Born in 1933, Gordon lived a rich and full life. He attended North Toronto in the glory days of Jack Dow and played violin in the school’s fledgling music program, although science ultimately proved to be his passion. After completing his PhD in marine biology at the University of California, he returned to Canada and accepted a position at the University of Waterloo in Canada’s first Environmental Faculty. He played a significant role in preparing Canada’s first Environmental Assessment Process, worked with Thomas Berger on the McKenzie Valley Pipeline inquiry and headed up Kenya’s Wildlife Planning Unit, which was responsible for establishing new national parks in that county.

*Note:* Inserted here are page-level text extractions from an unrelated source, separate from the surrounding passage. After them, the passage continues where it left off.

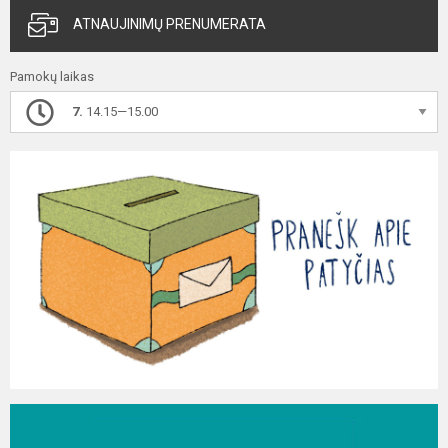
ATNAUJINIMŲ PRENUMERATA
Pamokų laikas
7.
14.15—15.00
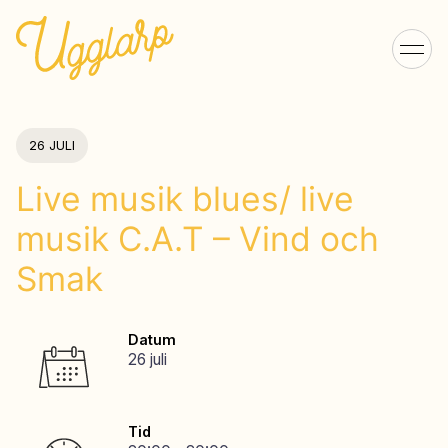
26 JULI
Live musik blues/ live
musik C.A.T – Vind och
Smak
Datum
26 juli
Tid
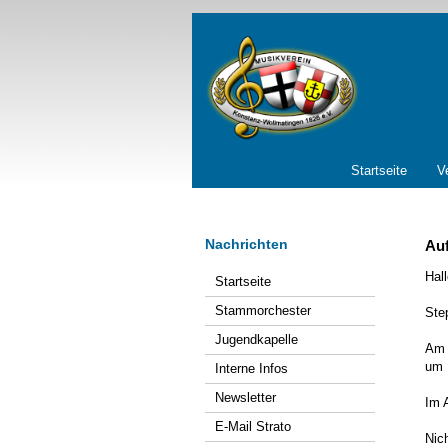
Navigation
Startseite
V
überspringen
Nachrichten
Auf
Navigation
Hal
Startseite
überspringen
Stammorchester
Ste
Jugendkapelle
Am 
um 
Interne Infos
Newsletter
Im 
E-Mail Strato
Nic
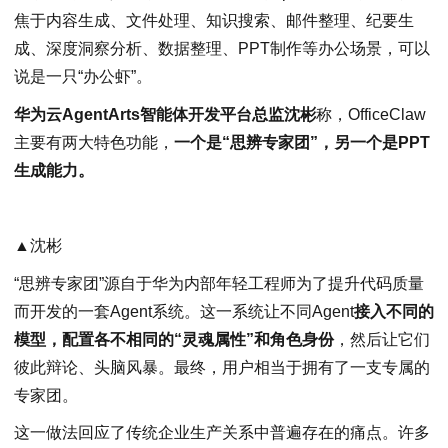
焦于内容生成、文件处理、知识搜索、邮件整理、纪要生
成、深度洞察分析、数据整理、PPT制作等办公场景，可以
说是一只“办公虾”。
华为云AgentArts智能体开发平台总监沈彬
称，OfficeClaw
主要有两大特色功能，
一个是“思辨专家团”，另一个是PPT
生成能力。
▲沈彬
“思辨专家团”源自于华为内部年轻工程师为了提升代码质量
而开发的一套Agent系统。这一系统让不同Agent
接入不同的
模型，配置各不相同的“灵魂属性”和角色身份
，然后让它们
彼此辩论、头脑风暴。最终，用户相当于拥有了一支专属的
专家团。
这一做法回应了传统企业生产关系中普遍存在的痛点。许多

Gordon had two sons – Erik (born in Nigeria) and Ben (born in Vancouver) – with his first wife, Anita D’Aoust. In 1989, Gordon suffered a life-altering stroke but, although partially paralyzed, continued to teach, work and travel. In 1996, he attended the Maytime Melodies 50th anniversary concert at Roy Thompson Hall and reconnected with Kay Smythe (née Charles, also ’53) – his first girlfriend at NT! – whom he had not seen since graduating. Kay and Gordon were married in Muskoka at a ceremony enhanced by a stirring rendition of John Rutter’s “The Lord Bless You and Keep You,” which had been performed at the 50th Maytime Melodies concert.
In living with a stroke-related disability, Gordon realized that there were no books written from the perspective of survivors. He took on the challenge of filling this void by interviewing other stoke survivors. Using a single finger to type, he documented their stories and his in What’s Your Handicap? A Guide to Stroke Recovery, published in 2014.
Known for his gentle humour and quiet wisdom, Gordon passed away peacefully on June 9, 2017, with his wife, sons and stepson at his side.